Millimeters. Dr. Mauro Schenone and his team in Maternal Fetal Medicine Services at Regional One Health faced a task that required threading a needle into the blood vessel of an umbilical cord of an unborn fetus, a blood vessel that measured just a couple of millimeters in diameter.
“Jax came to us with a dismal prognosis,” Dr. Schenone said. “He was in heart failure and accumulating fluid in different parts of his body. You typically see this when a baby is about to go into serious trouble. If nothing was done the baby was likely to die.”
Dr. Schenone’s team noticed the baby had a condition that affected the blood count and they needed to perform a procedure that involved blood transfusion inside the womb. They couldn’t wait for the baby to be born to give him blood.
So Dr. Schenone threaded a thin needle through the mother’s belly and uterus, guiding it with ultrasound into one of the umbilical cord vessels. Once in, they tested the blood and proceeded to transfuse the blood into the baby.
“This is not an easy task,” Dr. Schenone said with understatement.
This was Cassi Day’s third pregnancy, and much like the first two, she hadn’t experienced anything unusual. But at 25 weeks, a scan revealed her baby was anemic and needed a blood transfusion. A specialist in her hometown of Jonesboro, Arkansas, sent Cassi to Regional One Health.
At 25 weeks, it was time to buy things for the baby’s nursery. Instead, her baby’s condition was so serious no one believed a successful birth was in the cards. Cassi and her husband, Justin, traveled from Jonesboro to Regional One Health several times a week to check her baby’s anemia levels. A few weeks after the transfusion, Cassi asked Dr. Schenone to give her the hard truth. Her baby was affected by hydrops (heart failure and fluid retention) and had a relatively small chance of survival if born, he said. However, he personally felt with the care she was currently receiving that her chances were greater.
Fortunately, the procedure performed by Dr. Schenone was a success. Shortly after the transfusion, the team noticed significant improvement, including less fluid accumulation. The success of the procedure allowed the team to buy a few weeks of maturation inside the womb for Jax, increasing his chances of survival when born.
“It was days sitting in the hospital knowing you’ll probably lose your baby,” Cassi said. “There was a big chance he’d be delivered and wouldn’t make it with the problems he had. When people brought us baby gifts, I cried and told them to take it back.”
They came three to four weeks later for another procedure. Cassi was 29 weeks and one day along in her pregnancy. But during this procedure, the baby’s heart rate dropped too much, forcing an emergency C-section. Jax Hagan Robertson was born on July 30, 2017, weighing 2 pounds, 3 ounces and measuring 14 inches long.

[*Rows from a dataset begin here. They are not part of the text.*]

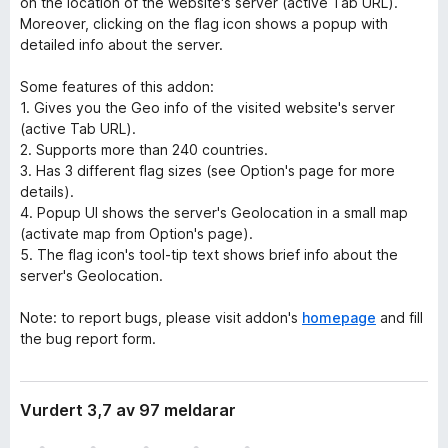
on the location of the website's server (active Tab URL).
Moreover, clicking on the flag icon shows a popup with
detailed info about the server.
Some features of this addon:
1. Gives you the Geo info of the visited website's server
(active Tab URL).
2. Supports more than 240 countries.
3. Has 3 different flag sizes (see Option's page for more
details).
4. Popup UI shows the server's Geolocation in a small map
(activate map from Option's page).
5. The flag icon's tool-tip text shows brief info about the
server's Geolocation.
Note: to report bugs, please visit addon's
homepage
and fill
the bug report form.
Vurdert 3,7 av 97 meldarar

The road ahead wasn’t easy. Justin had recently started a new job, and Cassi was a student working a part-time job and maintaining an internship. Jax eventually went home Oct. 16 after more than two-and-a-half month stay at Regional One Health’s Sheldon B. Korones Newborn Center.
“I felt like I was part of Dr. Schenone’s family the way he took care of me,” Cassi said. “He went down to the NICU and checked on my son. He didn’t have to do that. It meant so much to me. I felt at that point he cared beyond me being his patient.”
Jax went home on oxygen and a sleep apnea machine. He’s likely to develop asthma and possibly faces other challenges. The emotional rollercoaster hasn’t quite come to a complete stop, but Cassi said her family sees light at the end of that tunnel, especially considering she has a baby boy at home who only had a slim chance of survival.
“I’m still dealing with some of the shock and surprise,” Cassi said. “Getting released from the hospital, I’m a little nervous that it’s just us. I don’t know if that will ever go away. I think he’s our miracle baby.”